Step 4: Calculate ROI and total cost
Consider implementation time, training requirements, and ongoing costs beyond the subscription price. A cheaper platform that takes 6 months to implement might cost more than a higher-priced tool your team can start using immediately.
Calculate what a 5% reduction in churn or 10% increase in expansion would mean for your business. Then evaluate whether the platform can realistically deliver those results based on customer references and case studies.
Trends in customer success tools for 2026
Customer success platforms are evolving quickly, as a lot of teams automate more workflows and want better integration between their support and success functions.
AI customer success tools take center stage
AI is moving beyond basic automation to predictive signals. Some platforms have AI that can summarize sentiment across your customer interactions, identify patterns that predict churn, or flag expansion opportunities.
Small teams can now operate with the effectiveness of much larger organizations by automating the pattern recognition that used to require dedicated analysts.
Unified support and success systems
Teams are moving away from separate tools for support tickets and customer success management, often choosing unified platforms instead. When support and success teams work from different systems, critical context gets lost — support doesn't know about upcoming renewals or success doesn't see support ticket trends until it's too late.
Unified platforms create a shared system of record where support interactions inform retention strategy and customer success context helps support provide personalized help. Every customer interaction builds on shared post-sales context.
Predictive signals for proactive engagement
Modern platforms use AI to forecast churn risk and expansion opportunities weeks or months before obvious warning signs appear. Instead of reacting to health score changes after the fact, predictive signals let your team intervene early when there's still time to change the outcome.
The most effective implementations combine predictive models with automated playbooks that trigger the right intervention at the right time.

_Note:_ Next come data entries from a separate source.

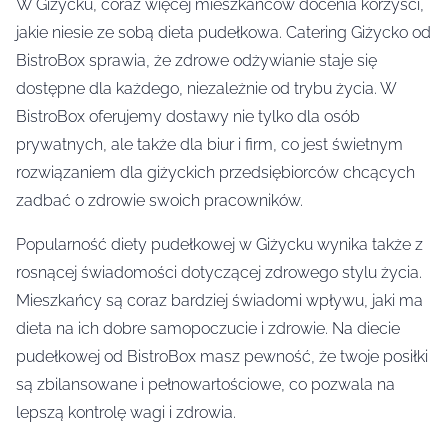
W Giżycku, coraz więcej mieszkańców docenia korzyści,
jakie niesie ze sobą dieta pudełkowa. Catering Giżycko od
BistroBox sprawia, że zdrowe odżywianie staje się
dostępne dla każdego, niezależnie od trybu życia. W
BistroBox oferujemy dostawy nie tylko dla osób
prywatnych, ale także dla biur i firm, co jest świetnym
rozwiązaniem dla giżyckich przedsiębiorców chcących
zadbać o zdrowie swoich pracowników.
Popularność diety pudełkowej w Giżycku wynika także z
rosnącej świadomości dotyczącej zdrowego stylu życia.
Mieszkańcy są coraz bardziej świadomi wpływu, jaki ma
dieta na ich dobre samopoczucie i zdrowie. Na diecie
pudełkowej od BistroBox masz pewność, że twoje posiłki
są zbilansowane i pełnowartościowe, co pozwala na
lepszą kontrolę wagi i zdrowia.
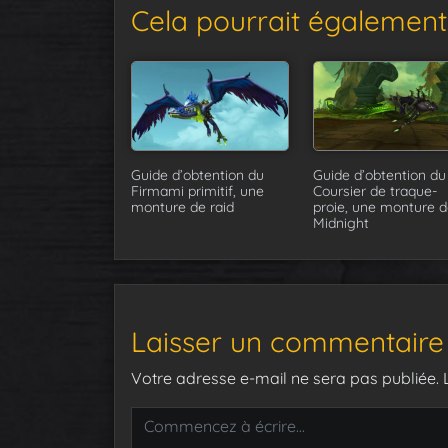
Cela pourrait également 
Guide d’obtention du
Guide d’obtention du
Firmami primitif, une
Coursier de traque-
monture de raid
proie, une monture d
Midnight
Laisser un commentaire
Votre adresse e-mail ne sera pas publiée.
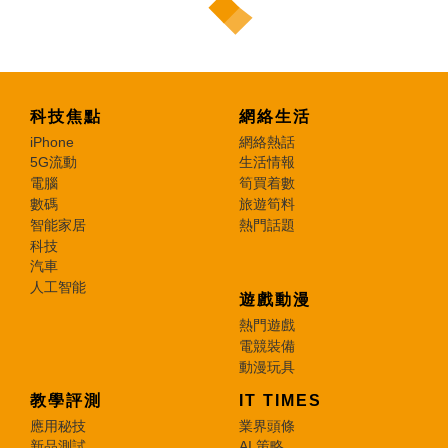
科技焦點
網絡生活
iPhone
網絡熱話
5G流動
生活情報
電腦
筍買着數
數碼
旅遊筍料
智能家居
熱門話題
科技
汽車
人工智能
遊戲動漫
熱門遊戲
電競裝備
動漫玩具
教學評測
IT TIMES
應用秘技
業界頭條
新品測試
AI 策略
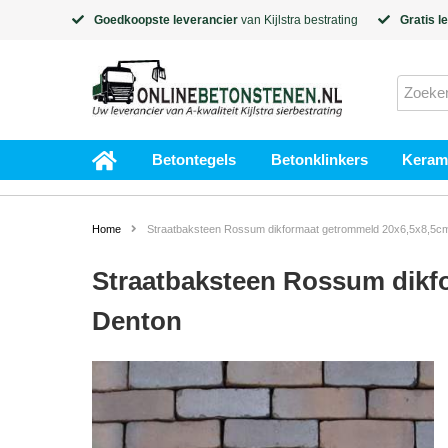
Goedkoopste leverancier
van
Kijlstra
bestrating
Gratis l
Betontegels
Betonklinkers
Kerami
Home
Straatbaksteen Rossum dikformaat getrommeld 20x6,5x8,5c
Straatbaksteen Rossum dikf
Denton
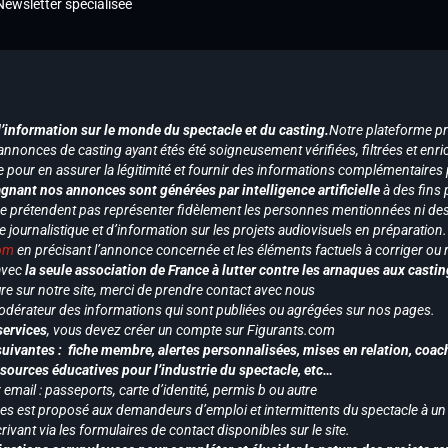
Newsletter spécialisée
d’information sur le monde du spectacle et du casting.
Notre plateforme p
annonces de casting ayant étés été soigneusement vérifiées, filtrées et enri
e pour en assurer la légitimité et fournir des informations complémentaires
gnant nos annonces sont générées par intelligence artificielle
à des fins 
ne prétendent pas représenter fidèlement les personnes mentionnées ni des 
le journalistique et d’information sur les projets audiovisuels en préparatio
com
en précisant l’annonce concernée et les éléments factuels à corriger ou re
 avec
la seule association de France à lutter contre les arnaques aux castin
re sur notre site, merci de prendre contact avec nous
odérateur des informations qui sont publiées ou agrégées sur nos pages.
services
, vous devez créer un compte sur Figurants.com
uivantes : fiche membre, alertes personnalisées, mises en relation, coac
ssources éducatives pour l’industrie du spectacle, etc…
mail : passeports, carte d’identité, permis b ou autre
vices est proposé aux demandeurs d’emploi et intermittents du spectacle à un
ivant via les formulaires de contact disponibles sur le site.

Build your customer success system for scale
The right customer success tools can completely change how your post-sales team operates by unifying scattered customer signals, automating busywork, and enabling proactive relationship management at scale.
When you're evaluating platforms, focus on your specific customer journey and integration requirements instead of getting distracted by feature lists. The best customer success software fits seamlessly into how your team already works while giving you the data and automation to do it better.
Pylon is the modern B2B support platform that offers true omnichannel support across Slack, Teams, email, chat, ticket forms, and more. Our AI Agents & Assistants automate busywork and reduce response times. Plus, with Account Intelligence that unifies scattered customer signals to calculate health scores and identify churn risk, we're built for customer success at scale.
FAQs
What is the difference between customer success software and customer support software?
Customer support software handles reactive ticket resolution when customers report problems. Customer success platforms focus on proactive relationship management to prevent churn and drive adoption before issues arise. Some modern platforms like Pylon combine both in a single platform.
How much do customer success platforms typically cost?
Customer success management software pricing varies widely based on team size and features, ranging from affordable options for small teams to enterprise pricing for comprehensive platforms with advanced analytics and automation.
Can small businesses benefit from customer success tools?
Small B2B businesses with recurring revenue models benefit from customer success software because even modest churn reduction and expansion revenue increases deliver strong ROI as you scale.
How long does customer success software implementation take?
Implementation timelines range from a few weeks for straightforward platforms to several months for enterprise systems, depending on integration complexity and data migration requirements.